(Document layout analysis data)
■ ■ ■
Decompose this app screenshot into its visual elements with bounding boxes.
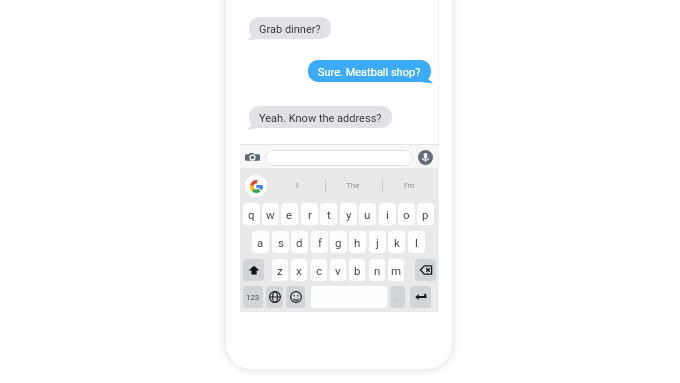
button[interactable]: w [262, 203, 279, 225]
staticText: The [346, 181, 360, 190]
staticText: q [248, 208, 255, 221]
button[interactable]: Backspace [415, 259, 436, 281]
button[interactable]: l [408, 231, 425, 253]
staticText: h [354, 236, 361, 249]
staticText: g [335, 236, 342, 249]
button[interactable]: m [388, 259, 404, 281]
staticText: k [394, 236, 400, 249]
staticText: f [318, 236, 322, 249]
button[interactable]: e [281, 203, 298, 225]
button[interactable]: Yeah. Know the address? [249, 106, 392, 128]
button[interactable]: Grab dinner? [249, 17, 331, 39]
staticText: 123 [246, 293, 260, 302]
staticText: v [335, 264, 341, 277]
staticText: w [266, 208, 275, 221]
button[interactable]: z [272, 259, 288, 281]
staticText: s [278, 236, 284, 249]
button[interactable]: I'm [387, 168, 432, 203]
button[interactable]: Camera [245, 151, 260, 163]
button[interactable]: Shift [243, 259, 264, 281]
button[interactable]: s [272, 231, 289, 253]
button[interactable]: y [340, 203, 357, 225]
button[interactable]: j [369, 231, 386, 253]
button[interactable]: c [311, 259, 327, 281]
staticText: i [386, 208, 389, 221]
button[interactable]: q [243, 203, 260, 225]
staticText: x [296, 264, 302, 277]
button[interactable]: . [390, 286, 405, 308]
button[interactable]: Language [266, 286, 283, 308]
button[interactable]: r [301, 203, 318, 225]
staticText: m [391, 264, 402, 277]
button[interactable]: Emoji [286, 286, 305, 308]
staticText: I [296, 181, 299, 190]
button[interactable]: Google [245, 175, 267, 197]
button[interactable]: Sure. Meatball shop? [308, 60, 431, 82]
staticText: a [257, 236, 264, 249]
button[interactable]: t [320, 203, 337, 225]
button[interactable]: Enter [410, 286, 431, 308]
button[interactable]: d [291, 231, 308, 253]
button[interactable]: x [291, 259, 307, 281]
staticText: j [376, 236, 379, 249]
button[interactable] [265, 150, 413, 166]
staticText: b [354, 264, 361, 277]
staticText: I'm [404, 181, 415, 190]
staticText: e [286, 208, 293, 221]
button[interactable]: i [379, 203, 396, 225]
button[interactable]: u [359, 203, 376, 225]
staticText: r [308, 208, 312, 221]
button[interactable]: Voice input [418, 150, 433, 165]
button[interactable]: f [311, 231, 328, 253]
staticText: p [422, 208, 429, 221]
button[interactable]: o [398, 203, 415, 225]
staticText: y [346, 208, 352, 221]
button[interactable]: n [369, 259, 385, 281]
staticText: n [374, 264, 381, 277]
staticText: Grab dinner? [259, 23, 321, 36]
button[interactable]: p [417, 203, 434, 225]
staticText: Yeah. Know the address? [259, 112, 382, 125]
staticText: Sure. Meatball shop? [318, 66, 421, 79]
button[interactable]: The [326, 168, 380, 203]
staticText: t [327, 208, 331, 221]
staticText: u [364, 208, 371, 221]
staticText: l [415, 236, 418, 249]
staticText: c [316, 264, 323, 277]
staticText: . [396, 293, 399, 302]
button[interactable]: v [330, 259, 346, 281]
button[interactable]: g [330, 231, 347, 253]
button[interactable]: 123 [243, 286, 263, 308]
button[interactable]: k [388, 231, 405, 253]
staticText: d [296, 236, 303, 249]
button[interactable]: a [252, 231, 269, 253]
staticText: o [403, 208, 410, 221]
staticText: z [277, 264, 283, 277]
button[interactable]: b [349, 259, 365, 281]
button[interactable]: h [349, 231, 366, 253]
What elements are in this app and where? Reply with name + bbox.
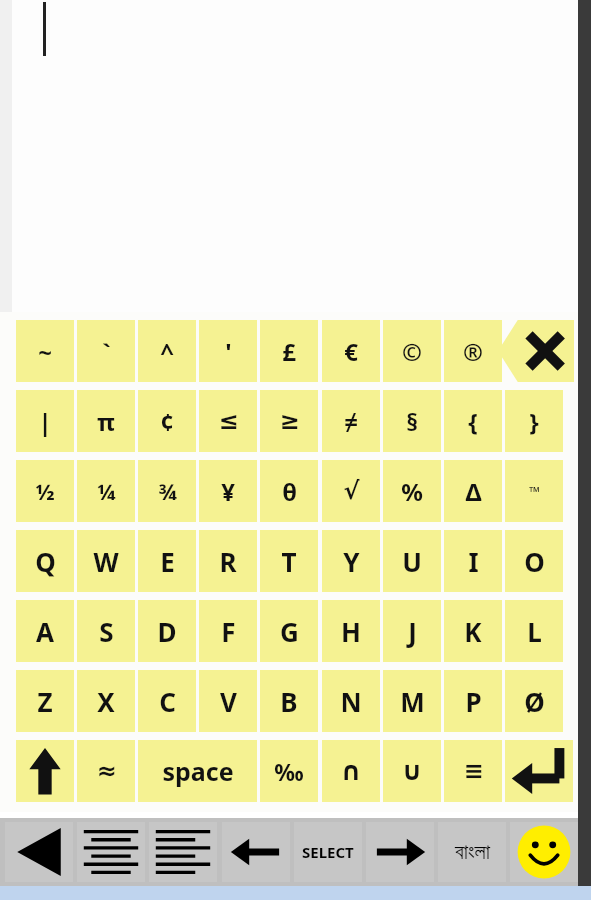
button[interactable]: H [322, 600, 380, 662]
button[interactable]: ≡ [444, 740, 502, 802]
button[interactable]: π [77, 390, 135, 452]
staticText: ∪ [401, 756, 423, 786]
staticText: ¢ [160, 405, 174, 438]
button[interactable]: ≈ [77, 740, 135, 802]
staticText: C [159, 684, 176, 719]
button[interactable]: ¥ [199, 460, 257, 522]
staticText: ≈ [96, 757, 117, 785]
button[interactable]: Δ [444, 460, 502, 522]
button[interactable]: X [77, 670, 135, 732]
button[interactable]: space [138, 740, 257, 802]
staticText: Q [35, 544, 56, 579]
staticText: H [341, 614, 361, 649]
button[interactable]: | [16, 390, 74, 452]
button[interactable]: Align center [77, 822, 145, 882]
button[interactable]: Y [322, 530, 380, 592]
button[interactable]: Z [16, 670, 74, 732]
staticText: } [529, 405, 539, 438]
button[interactable]: € [322, 320, 380, 382]
button[interactable]: F [199, 600, 257, 662]
button[interactable]: θ [260, 460, 318, 522]
staticText: ¥ [221, 475, 235, 508]
button[interactable]: বাংলা [438, 822, 506, 882]
button[interactable]: ¢ [138, 390, 196, 452]
button[interactable]: W [77, 530, 135, 592]
staticText: N [340, 684, 362, 719]
button[interactable]: ∪ [383, 740, 441, 802]
button[interactable]: J [383, 600, 441, 662]
staticText: ‰ [274, 756, 304, 787]
button[interactable]: L [505, 600, 563, 662]
button[interactable] [12, 0, 578, 312]
button[interactable]: ™ [505, 460, 563, 522]
staticText: ≠ [344, 405, 358, 438]
button[interactable]: Align left [149, 822, 217, 882]
staticText: Z [37, 684, 53, 719]
staticText: ¾ [158, 476, 177, 506]
button[interactable]: ‰ [260, 740, 318, 802]
button[interactable]: G [260, 600, 318, 662]
button[interactable]: ® [444, 320, 502, 382]
button[interactable]: Move right [366, 822, 434, 882]
button[interactable]: T [260, 530, 318, 592]
button[interactable]: K [444, 600, 502, 662]
button[interactable]: SELECT [294, 822, 362, 882]
staticText: M [400, 684, 425, 719]
button[interactable]: √ [322, 460, 380, 522]
button[interactable]: ≠ [322, 390, 380, 452]
button[interactable]: U [383, 530, 441, 592]
button[interactable]: ` [77, 320, 135, 382]
staticText: ≥ [279, 407, 300, 435]
button[interactable]: Backspace [498, 320, 574, 382]
staticText: ∩ [340, 756, 362, 786]
button[interactable]: A [16, 600, 74, 662]
button[interactable]: { [444, 390, 502, 452]
button[interactable]: N [322, 670, 380, 732]
staticText: π [97, 405, 115, 438]
button[interactable]: R [199, 530, 257, 592]
button[interactable]: Enter [505, 740, 573, 802]
staticText: B [280, 684, 298, 719]
staticText: ≡ [463, 757, 484, 785]
button[interactable]: ∩ [322, 740, 380, 802]
staticText: ® [463, 335, 483, 368]
button[interactable]: § [383, 390, 441, 452]
button[interactable]: P [444, 670, 502, 732]
button[interactable]: ¼ [77, 460, 135, 522]
button[interactable]: ≤ [199, 390, 257, 452]
button[interactable]: ½ [16, 460, 74, 522]
staticText: ½ [35, 476, 55, 506]
staticText: £ [282, 335, 296, 368]
button[interactable]: Q [16, 530, 74, 592]
staticText: S [99, 614, 114, 649]
button[interactable]: Previous [5, 822, 73, 882]
button[interactable]: ≥ [260, 390, 318, 452]
button[interactable]: D [138, 600, 196, 662]
button[interactable]: V [199, 670, 257, 732]
button[interactable]: M [383, 670, 441, 732]
button[interactable]: B [260, 670, 318, 732]
button[interactable]: ^ [138, 320, 196, 382]
button[interactable]: © [383, 320, 441, 382]
button[interactable]: Emoji [510, 822, 578, 882]
button[interactable]: I [444, 530, 502, 592]
staticText: Ø [524, 684, 545, 719]
button[interactable]: Shift [16, 740, 74, 802]
button[interactable]: C [138, 670, 196, 732]
button[interactable]: S [77, 600, 135, 662]
button[interactable]: % [383, 460, 441, 522]
staticText: T [281, 544, 297, 579]
button[interactable]: ' [199, 320, 257, 382]
button[interactable]: } [505, 390, 563, 452]
staticText: Y [343, 544, 360, 579]
staticText: F [221, 614, 236, 649]
button[interactable]: ¾ [138, 460, 196, 522]
button[interactable]: Move left [222, 822, 290, 882]
staticText: U [402, 544, 422, 579]
button[interactable]: ~ [16, 320, 74, 382]
button[interactable]: O [505, 530, 563, 592]
button[interactable]: E [138, 530, 196, 592]
button[interactable]: Ø [505, 670, 563, 732]
staticText: SELECT [302, 842, 354, 862]
button[interactable]: £ [260, 320, 318, 382]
■ ■ ■
▶ **What the task requires**
Note each line above that contains "Backspace" and copy it out.

▶ **Solution**
button[interactable]: Backspace [415, 259, 436, 281]
button[interactable]: Backspace [498, 320, 574, 382]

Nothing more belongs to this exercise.